Die Produktion der Super Cub begann im August 1958 im Werk Yamato nördlich von Tokio. Die Company von Gründer Soichiro Honda war damals zehn Jahre jung. Ziel war, nützliche Mobilitäts-Eigenschaften im Alltag mit einfacher Bedienung zu verknüpfen, dazu kostengünstig, zuverlässig und sparsam zu sein. Das Drei-Letter Kürzel Cub umschrieb den Einsatzzweck ebenso trefflich wie kurz und bündig: „Cheap Urban Bike“.

Honda Super Cub C125
Die Ur-Super Cub CC 100 von 1958. Die Vorderradführung orientierte sich an der Körpersprache eines Straußenvogels aus dem Disney-Trickfilm Bambi

Die Nachfrage überflügelte alle Erwartungen und war auf eine Reihe von Merkmalen zurückzuführen. Die robuste Langlebigkeit des 4,5 PS starken 50-ccm-Viertaktmotors (im Gegensatz zu gängigen Zweitaktern), eine Fliehkraftkupplung, die die Bedienung vereinfachte, das Design mit dem Durchstiegsrahmen sowie großem Beinschild als Schutz vor Fahrtwind und Regen.

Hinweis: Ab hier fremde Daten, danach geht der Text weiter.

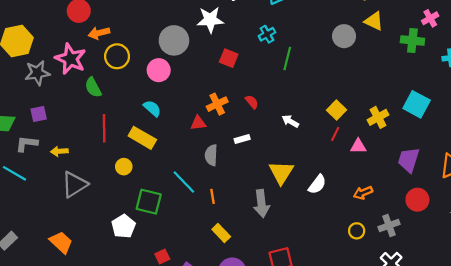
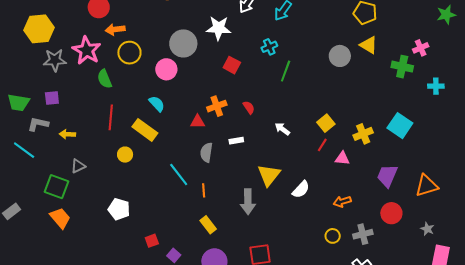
gray triangle: (74, 184) -> (78, 166), size x0.6
green square: (149, 202) -> (56, 187), moved
white pentagon: (123, 226) -> (119, 209), turned -30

Auf erstaunliche Verkäufe im Inland folgten Erfolge im Export, zuerst in Amerika und schließlich im asiatischen Raum. In Varianten mit 50 und später 65, 70, 90, 100, 110 und 125 ccm Hubraum sollte die Super Cub über Jahrzehnte rund um den Globus gefertigt und verkauft werden. In Regionen mit Entwicklungsbedarf bestimmen die preiswerten Flitzer bis heute das Straßenbild und sind für die Mobilität von Millionen Menschen von Bedeutung.

 

Legendäre Geschichten mit sechsstelligen Laufleistungen ranken sich um die Zuverlässigkeit. Es gab sogar (britische) TV-Ungustl, die eine alte Super Cub mit Frittieröl betrieben, hemmungslos Frachtgut aufpackten, vom Hochhaus stürzen ließen und ins Meerwasser warfen. Natürlich ließ sich das arme Ding nicht umbringen, sondern stellte auch hier seine Unkaputtbarkeit unter Beweis.

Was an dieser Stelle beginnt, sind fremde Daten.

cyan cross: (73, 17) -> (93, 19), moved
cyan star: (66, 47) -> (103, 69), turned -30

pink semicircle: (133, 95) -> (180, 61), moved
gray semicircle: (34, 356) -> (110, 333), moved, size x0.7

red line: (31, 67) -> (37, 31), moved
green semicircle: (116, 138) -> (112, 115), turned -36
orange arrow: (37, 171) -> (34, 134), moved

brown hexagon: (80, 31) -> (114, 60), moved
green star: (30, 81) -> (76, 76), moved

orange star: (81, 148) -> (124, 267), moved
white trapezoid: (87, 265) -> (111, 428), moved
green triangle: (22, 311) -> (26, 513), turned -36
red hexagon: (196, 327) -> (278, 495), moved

2018 präsentierte Honda eine modernisierte 125er Super Cub im Retro-Look. Mit Gussfelgen, Scheibenbremse, Smartkey-System und LED-Lichttechnik. Damit schlug man ein weiteres Kapitel auf, denn die C125 als Einsitzer und mit Euro 4 sollte auch in europäischen Märkten ins Programm rücken, denen frühere Super Cub-Modelle vorenthalten blieben. So auch in Deutschland. Zielsetzung: Usern mit einen Faible für Retro-Design eine ansehnlich-fashionable Lösung zur individuellen Mobilität in urbanen Bereichen anzubieten.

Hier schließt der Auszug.